**Task to carry out:** Examine the records and identify each line that includes the string "التراب". Copy those lines.

[Data for review — start]

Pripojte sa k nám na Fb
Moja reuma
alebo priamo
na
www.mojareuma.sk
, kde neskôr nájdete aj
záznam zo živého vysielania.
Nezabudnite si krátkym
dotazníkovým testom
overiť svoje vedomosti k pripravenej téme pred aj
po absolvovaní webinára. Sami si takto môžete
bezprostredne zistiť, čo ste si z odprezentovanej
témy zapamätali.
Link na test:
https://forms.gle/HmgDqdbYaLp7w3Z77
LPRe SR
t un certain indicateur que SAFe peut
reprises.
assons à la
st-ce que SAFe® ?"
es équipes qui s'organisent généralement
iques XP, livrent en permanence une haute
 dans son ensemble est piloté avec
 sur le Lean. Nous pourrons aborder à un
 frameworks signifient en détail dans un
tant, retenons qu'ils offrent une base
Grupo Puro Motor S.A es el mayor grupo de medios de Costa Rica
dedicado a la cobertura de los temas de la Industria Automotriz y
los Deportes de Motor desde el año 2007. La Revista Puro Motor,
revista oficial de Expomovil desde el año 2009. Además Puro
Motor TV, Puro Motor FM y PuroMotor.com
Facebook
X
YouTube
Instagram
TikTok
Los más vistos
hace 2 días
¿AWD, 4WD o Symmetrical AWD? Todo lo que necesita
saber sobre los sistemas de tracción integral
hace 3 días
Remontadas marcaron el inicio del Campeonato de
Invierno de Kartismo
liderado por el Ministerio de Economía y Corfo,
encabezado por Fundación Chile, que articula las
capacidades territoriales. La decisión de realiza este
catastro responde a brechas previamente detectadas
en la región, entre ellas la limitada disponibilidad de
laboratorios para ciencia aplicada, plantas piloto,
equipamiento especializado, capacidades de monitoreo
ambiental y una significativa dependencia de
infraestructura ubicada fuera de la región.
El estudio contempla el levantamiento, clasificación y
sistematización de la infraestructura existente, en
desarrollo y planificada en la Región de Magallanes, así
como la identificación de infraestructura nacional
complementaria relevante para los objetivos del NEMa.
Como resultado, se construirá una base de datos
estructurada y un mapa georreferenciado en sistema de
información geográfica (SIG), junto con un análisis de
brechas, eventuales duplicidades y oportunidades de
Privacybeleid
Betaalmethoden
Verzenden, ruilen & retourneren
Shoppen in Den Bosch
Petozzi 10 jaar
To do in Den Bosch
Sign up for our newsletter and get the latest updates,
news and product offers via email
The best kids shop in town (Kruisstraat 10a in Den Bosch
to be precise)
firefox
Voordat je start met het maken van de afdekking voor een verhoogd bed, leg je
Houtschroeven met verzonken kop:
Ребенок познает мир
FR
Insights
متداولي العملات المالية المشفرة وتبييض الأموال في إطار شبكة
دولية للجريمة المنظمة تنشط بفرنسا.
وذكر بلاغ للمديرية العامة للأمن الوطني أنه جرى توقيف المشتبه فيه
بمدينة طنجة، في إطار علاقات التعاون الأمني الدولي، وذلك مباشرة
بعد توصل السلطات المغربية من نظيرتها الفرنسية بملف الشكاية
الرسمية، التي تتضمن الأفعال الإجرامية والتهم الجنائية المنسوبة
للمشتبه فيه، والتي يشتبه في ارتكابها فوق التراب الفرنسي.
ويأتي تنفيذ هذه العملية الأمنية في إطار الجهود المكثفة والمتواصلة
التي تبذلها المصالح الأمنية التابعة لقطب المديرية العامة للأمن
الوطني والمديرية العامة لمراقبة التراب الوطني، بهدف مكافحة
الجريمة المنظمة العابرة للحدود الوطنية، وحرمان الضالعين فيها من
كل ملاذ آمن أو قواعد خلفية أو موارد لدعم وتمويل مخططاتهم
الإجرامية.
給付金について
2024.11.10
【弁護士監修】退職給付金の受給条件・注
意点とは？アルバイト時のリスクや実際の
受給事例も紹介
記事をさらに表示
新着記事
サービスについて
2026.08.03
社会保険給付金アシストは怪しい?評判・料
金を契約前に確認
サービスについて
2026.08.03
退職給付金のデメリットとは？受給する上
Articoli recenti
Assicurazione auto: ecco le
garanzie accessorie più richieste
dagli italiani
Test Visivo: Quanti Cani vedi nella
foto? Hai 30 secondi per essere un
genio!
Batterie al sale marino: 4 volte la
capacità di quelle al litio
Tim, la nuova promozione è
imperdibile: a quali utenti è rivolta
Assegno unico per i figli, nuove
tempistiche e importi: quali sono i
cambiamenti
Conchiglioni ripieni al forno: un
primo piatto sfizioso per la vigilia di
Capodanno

[Data for review — finish]

**Output for this exercise:**
للمشتبه فيه، والتي يشتبه في ارتكابها فوق التراب الفرنسي.
الوطني والمديرية العامة لمراقبة التراب الوطني، بهدف مكافحة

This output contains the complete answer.